O respeitado membro da Cúria Romana considera indispensável que sejam criados “mercados produtivos e regras justas, com oportunidade de acesso para todos, mas no respeito pelos diferentes ritmos de desenvolvimento”.
Falando sobre os Objectivos do Milénio, o Cardeal Martino alertou para a necessidade de se desenvolverem “laços de solidariedade e parcerias mais estreitas”, “uma sistema mais eficaz nas Nações Unidas” e o aumento dos apoios públicos ao desenvolvimento, “para diminuir o número de pobres até 2015”.

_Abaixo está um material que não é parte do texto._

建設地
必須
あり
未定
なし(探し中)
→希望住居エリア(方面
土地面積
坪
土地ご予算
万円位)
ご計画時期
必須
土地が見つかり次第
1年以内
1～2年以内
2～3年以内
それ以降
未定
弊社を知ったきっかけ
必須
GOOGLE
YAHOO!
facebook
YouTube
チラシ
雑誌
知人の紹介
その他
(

O presidente do Conselho Pontifício Justiça e Paz apresentava o relatório intitulado “Uma globalização justa: criar oportunidades para todos”, do qual é co-autor.
“A globalização pode e deve ser mudada: o actual funcionamento da economia mundial sofre de desequilíbrios inaceitáveis do ponto de vista ético e politicamente insustentáveis”, escreve.
O Cardeal Renato Martino é muito crítico ao constatar que “para a maioria dos homens e das mulheres, a globalização não responde às legítimas aspirações de ter um trabalho digno e um futuro melhor para os seus filhos”.
Como caminho de futuro, o relatório aponta a promoção de um comércio “équo e solidário” para assegurar uma justa compensação a quem produz materialmente os bens.